GIVEN DATA |
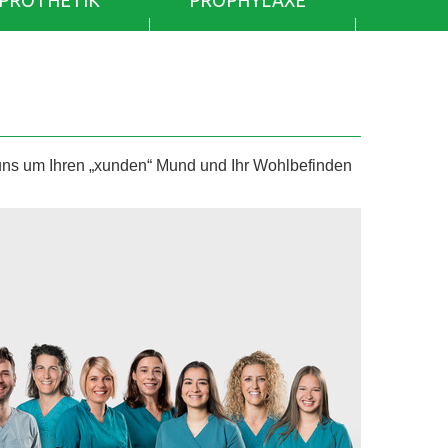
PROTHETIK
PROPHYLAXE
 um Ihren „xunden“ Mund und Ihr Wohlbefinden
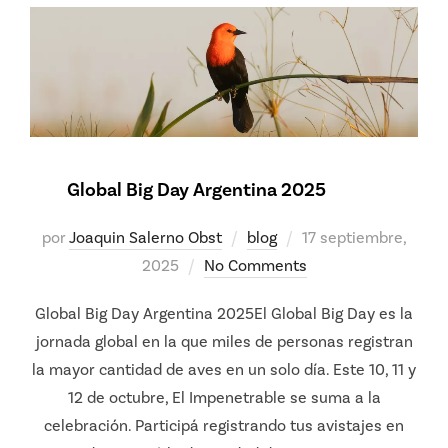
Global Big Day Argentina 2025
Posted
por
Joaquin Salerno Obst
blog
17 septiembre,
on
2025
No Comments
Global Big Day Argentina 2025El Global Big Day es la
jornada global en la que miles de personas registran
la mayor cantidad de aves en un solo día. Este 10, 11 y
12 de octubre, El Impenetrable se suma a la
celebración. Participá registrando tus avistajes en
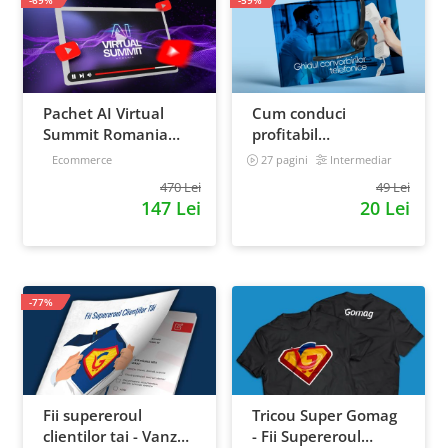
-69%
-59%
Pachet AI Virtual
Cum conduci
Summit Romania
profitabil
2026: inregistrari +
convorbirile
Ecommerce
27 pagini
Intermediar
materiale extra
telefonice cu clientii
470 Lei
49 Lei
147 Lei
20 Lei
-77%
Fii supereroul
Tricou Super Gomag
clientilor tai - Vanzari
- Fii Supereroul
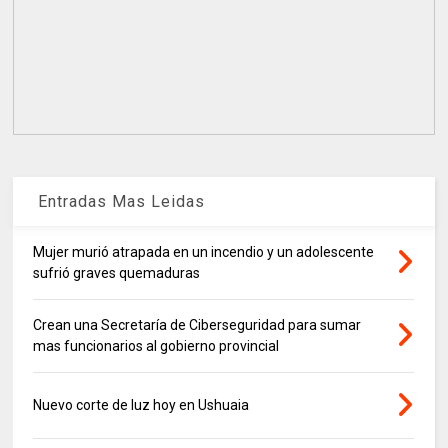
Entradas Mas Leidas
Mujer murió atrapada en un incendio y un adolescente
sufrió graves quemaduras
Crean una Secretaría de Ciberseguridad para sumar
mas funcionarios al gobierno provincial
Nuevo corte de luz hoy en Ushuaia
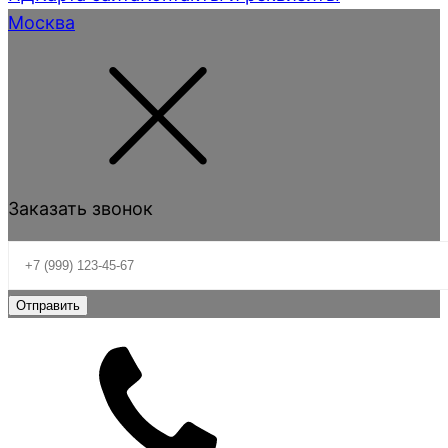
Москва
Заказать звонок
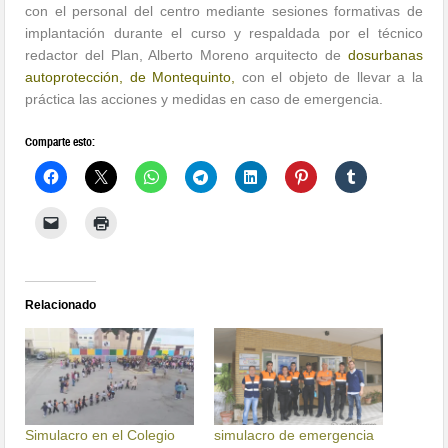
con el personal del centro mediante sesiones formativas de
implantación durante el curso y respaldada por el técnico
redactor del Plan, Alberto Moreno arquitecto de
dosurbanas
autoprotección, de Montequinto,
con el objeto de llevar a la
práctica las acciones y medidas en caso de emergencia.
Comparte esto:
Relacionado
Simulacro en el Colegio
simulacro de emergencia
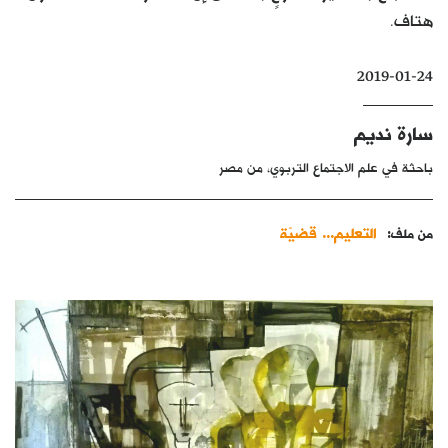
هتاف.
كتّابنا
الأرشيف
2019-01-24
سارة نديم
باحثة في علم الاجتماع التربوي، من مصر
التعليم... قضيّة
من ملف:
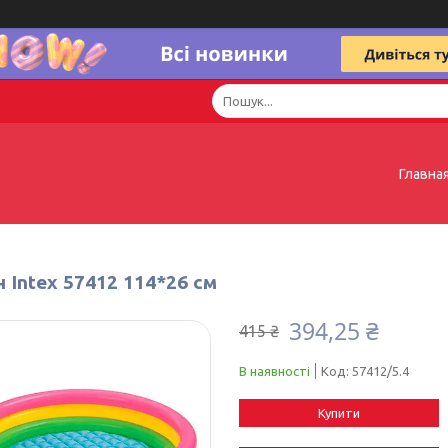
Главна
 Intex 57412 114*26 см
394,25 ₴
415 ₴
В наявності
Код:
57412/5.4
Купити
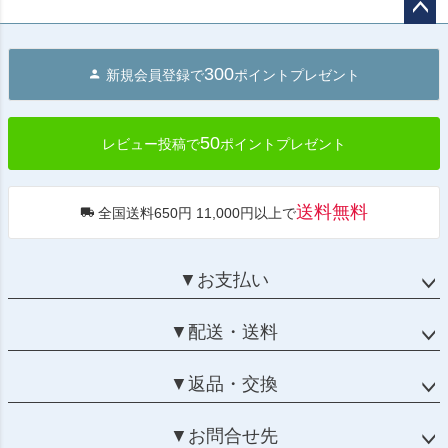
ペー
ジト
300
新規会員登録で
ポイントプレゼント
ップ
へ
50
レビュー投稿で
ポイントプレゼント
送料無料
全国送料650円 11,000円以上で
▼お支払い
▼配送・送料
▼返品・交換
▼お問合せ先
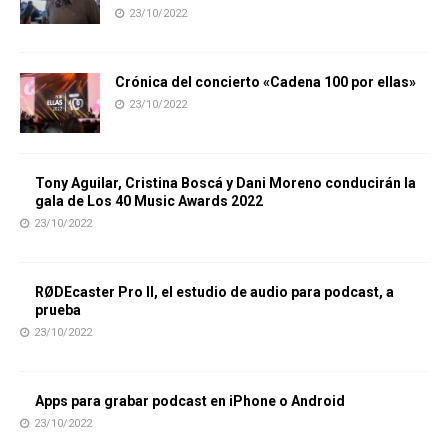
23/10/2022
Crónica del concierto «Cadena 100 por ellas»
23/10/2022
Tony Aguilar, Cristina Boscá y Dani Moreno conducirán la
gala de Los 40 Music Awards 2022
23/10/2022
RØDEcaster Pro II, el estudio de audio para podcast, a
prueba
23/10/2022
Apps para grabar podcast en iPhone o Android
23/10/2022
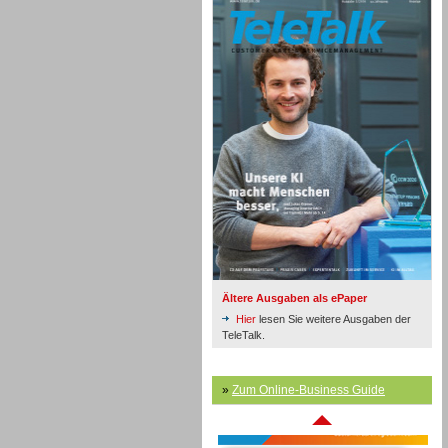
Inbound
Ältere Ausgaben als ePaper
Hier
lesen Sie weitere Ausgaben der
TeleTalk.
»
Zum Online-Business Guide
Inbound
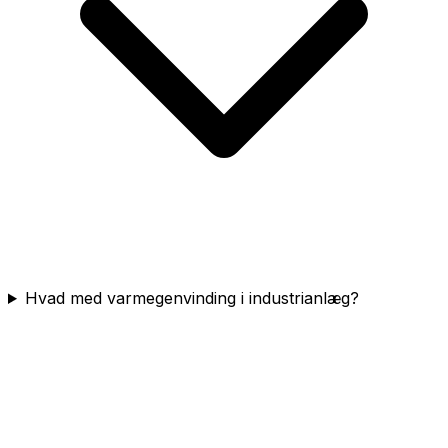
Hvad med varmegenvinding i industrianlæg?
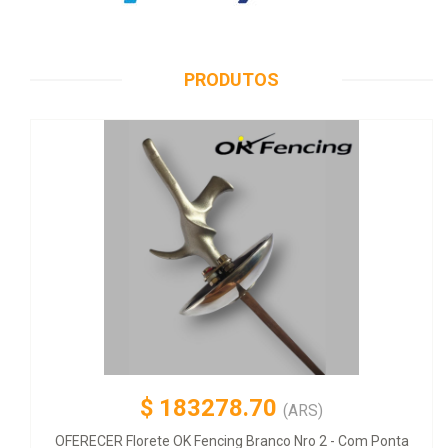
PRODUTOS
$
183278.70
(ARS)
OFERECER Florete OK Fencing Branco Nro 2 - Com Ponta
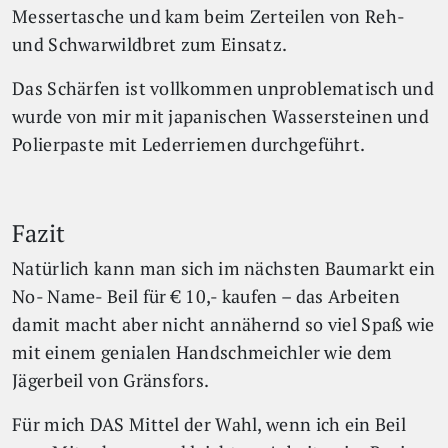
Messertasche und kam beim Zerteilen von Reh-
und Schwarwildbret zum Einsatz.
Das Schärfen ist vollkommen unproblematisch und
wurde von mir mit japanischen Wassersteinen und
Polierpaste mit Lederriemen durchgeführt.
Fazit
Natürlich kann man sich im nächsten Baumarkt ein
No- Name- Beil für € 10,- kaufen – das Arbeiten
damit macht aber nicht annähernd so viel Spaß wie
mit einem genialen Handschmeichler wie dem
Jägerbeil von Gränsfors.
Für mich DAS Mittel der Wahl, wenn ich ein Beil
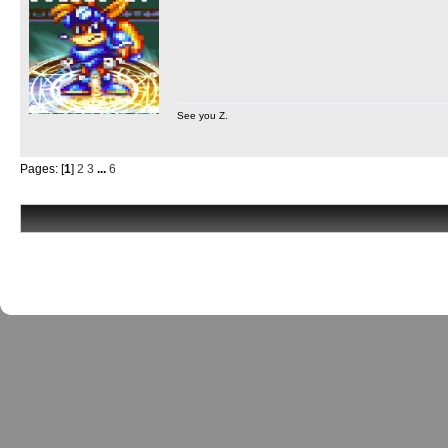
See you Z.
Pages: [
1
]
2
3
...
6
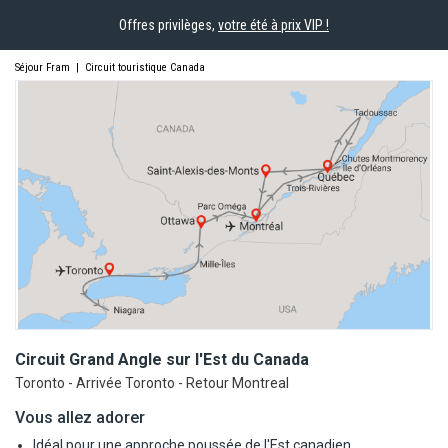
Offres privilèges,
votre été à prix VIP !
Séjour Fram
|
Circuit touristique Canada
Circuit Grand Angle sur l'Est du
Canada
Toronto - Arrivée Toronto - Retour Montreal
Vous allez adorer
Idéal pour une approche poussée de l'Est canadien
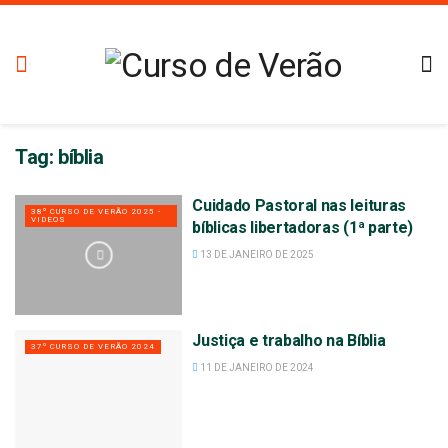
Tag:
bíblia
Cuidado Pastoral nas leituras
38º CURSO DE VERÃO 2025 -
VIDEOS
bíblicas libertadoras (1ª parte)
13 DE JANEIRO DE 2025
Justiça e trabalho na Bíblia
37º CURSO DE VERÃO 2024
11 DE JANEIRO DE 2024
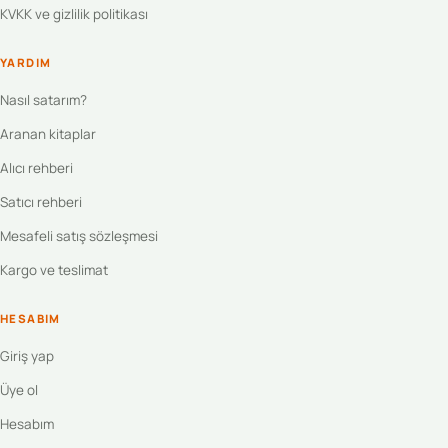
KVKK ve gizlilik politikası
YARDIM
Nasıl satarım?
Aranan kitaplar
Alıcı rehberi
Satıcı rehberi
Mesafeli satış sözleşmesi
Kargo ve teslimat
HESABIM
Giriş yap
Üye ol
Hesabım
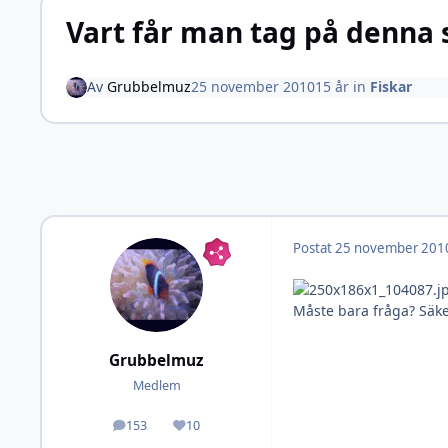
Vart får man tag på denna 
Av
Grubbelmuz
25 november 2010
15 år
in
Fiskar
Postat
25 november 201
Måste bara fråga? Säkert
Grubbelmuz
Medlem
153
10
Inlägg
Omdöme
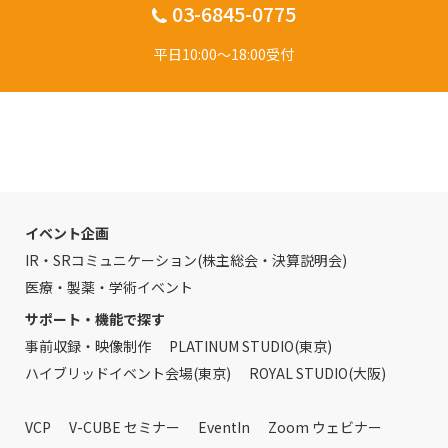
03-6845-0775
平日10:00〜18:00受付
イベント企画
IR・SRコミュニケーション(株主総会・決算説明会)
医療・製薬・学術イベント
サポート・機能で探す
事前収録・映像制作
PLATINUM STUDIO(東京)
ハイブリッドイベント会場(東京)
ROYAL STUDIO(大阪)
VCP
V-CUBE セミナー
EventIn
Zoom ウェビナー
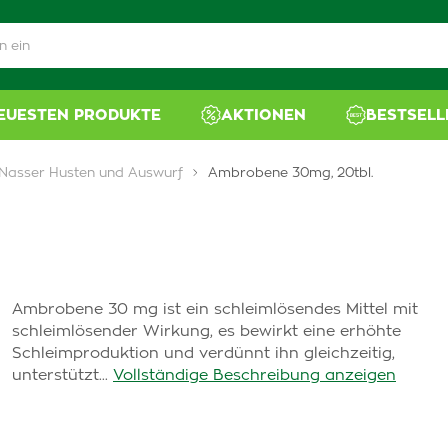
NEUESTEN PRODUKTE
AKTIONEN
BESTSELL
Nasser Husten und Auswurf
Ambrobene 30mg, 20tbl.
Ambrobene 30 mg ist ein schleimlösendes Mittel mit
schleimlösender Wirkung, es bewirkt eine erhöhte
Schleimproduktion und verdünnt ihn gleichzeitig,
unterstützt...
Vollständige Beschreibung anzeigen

WHAT TO DO |
Transcribe each record exactly as it stands, setting aside any pictures.

WRITTEN SOLUTION |
PROTHETIK
PROPHYLAXE
 um Ihren „xunden“ Mund und Ihr Wohlbefinden
Global Big Day Argentina 2025
Posted
por
Joaquin Salerno Obst
blog
17 septiembre,
on
2025
No Comments
Global Big Day Argentina 2025El Global Big Day es la
jornada global en la que miles de personas registran
la mayor cantidad de aves en un solo día. Este 10, 11 y
12 de octubre, El Impenetrable se suma a la
celebración. Participá registrando tus avistajes en
-69%
-59%
Pachet AI Virtual
Cum conduci
Summit Romania
profitabil
2026: inregistrari +
convorbirile
Ecommerce
27 pagini
Intermediar
materiale extra
telefonice cu clientii
470 Lei
49 Lei
147 Lei
20 Lei
-77%
Fii supereroul
Tricou Super Gomag
clientilor tai - Vanzari
- Fii Supereroul
Entradas Mas Leidas
Mujer murió atrapada en un incendio y un adolescente
sufrió graves quemaduras
Crean una Secretaría de Ciberseguridad para sumar
mas funcionarios al gobierno provincial
Nuevo corte de luz hoy en Ushuaia
Москва
Заказать звонок
con el personal del centro mediante sesiones formativas de
implantación durante el curso y respaldada por el técnico
redactor del Plan, Alberto Moreno arquitecto de
dosurbanas
autoprotección, de Montequinto,
con el objeto de llevar a la
práctica las acciones y medidas en caso de emergencia.
Comparte esto:
Relacionado
Simulacro en el Colegio
simulacro de emergencia
هتاف.
كتّابنا
الأرشيف
2019-01-24
سارة نديم
باحثة في علم الاجتماع التربوي، من مصر
التعليم... قضيّة
من ملف:
Главна
 Intex 57412 114*26 см
394,25 ₴
415 ₴
В наявності
Код:
57412/5.4
Купити
ペー
ジト
300
新規会員登録で
ポイントプレゼント
ップ
へ
50
レビュー投稿で
ポイントプレゼント
送料無料
全国送料650円 11,000円以上で
▼お支払い
▼配送・送料
▼返品・交換
▼お問合せ先
23/10/2022
Crónica del concierto «Cadena 100 por ellas»
23/10/2022
Tony Aguilar, Cristina Boscá y Dani Moreno conducirán la
gala de Los 40 Music Awards 2022
23/10/2022
RØDEcaster Pro II, el estudio de audio para podcast, a
prueba
23/10/2022
Apps para grabar podcast en iPhone o Android
23/10/2022
Inbound
Ältere Ausgaben als ePaper
Hier
lesen Sie weitere Ausgaben der
TeleTalk.
»
Zum Online-Business Guide
Inbound
Hvad med varmegenvinding i industrianlæg?
PRODUTOS
$
183278.70
(ARS)
OFERECER Florete OK Fencing Branco Nro 2 - Com Ponta
Messertasche und kam beim Zerteilen von Reh-
und Schwarwildbret zum Einsatz.
Das Schärfen ist vollkommen unproblematisch und
wurde von mir mit japanischen Wassersteinen und
Polierpaste mit Lederriemen durchgeführt.
Fazit
Natürlich kann man sich im nächsten Baumarkt ein
No- Name- Beil für € 10,- kaufen – das Arbeiten
damit macht aber nicht annähernd so viel Spaß wie
mit einem genialen Handschmeichler wie dem
Jägerbeil von Gränsfors.
Für mich DAS Mittel der Wahl, wenn ich ein Beil
See you Z.
Pages: [
1
]
2
3
...
6
Offres privilèges,
votre été à prix VIP !
Séjour Fram
|
Circuit touristique Canada
Circuit Grand Angle sur l'Est du
Canada
Toronto - Arrivée Toronto - Retour Montreal
Vous allez adorer
Idéal pour une approche poussée de l'Est canadien
Tag:
bíblia
Cuidado Pastoral nas leituras
38º CURSO DE VERÃO 2025 -
VIDEOS
bíblicas libertadoras (1ª parte)
13 DE JANEIRO DE 2025
Justiça e trabalho na Bíblia
37º CURSO DE VERÃO 2024
11 DE JANEIRO DE 2024
KVKK ve gizlilik politikası
YARDIM
Nasıl satarım?
Aranan kitaplar
Alıcı rehberi
Satıcı rehberi
Mesafeli satış sözleşmesi
Kargo ve teslimat
HESABIM
Giriş yap
Üye ol
Hesabım
Vart får man tag på denna 
Av
Grubbelmuz
25 november 2010
15 år
in
Fiskar
Postat
25 november 201
Måste bara fråga? Säkert
Grubbelmuz
Medlem
153
10
Inlägg
Omdöme
03-6845-0775
平日10:00〜18:00受付
イベント企画
IR・SRコミュニケーション(株主総会・決算説明会)
医療・製薬・学術イベント
サポート・機能で探す
事前収録・映像制作
PLATINUM STUDIO(東京)
ハイブリッドイベント会場(東京)
ROYAL STUDIO(大阪)
VCP
V-CUBE セミナー
EventIn
Zoom ウェビナー
NEUESTEN PRODUKTE
AKTIONEN
BESTSELL
Nasser Husten und Auswurf
Ambrobene 30mg, 20tbl.
Ambrobene 30 mg ist ein schleimlösendes Mittel mit
schleimlösender Wirkung, es bewirkt eine erhöhte
Schleimproduktion und verdünnt ihn gleichzeitig,
unterstützt...
Vollständige Beschreibung anzeigen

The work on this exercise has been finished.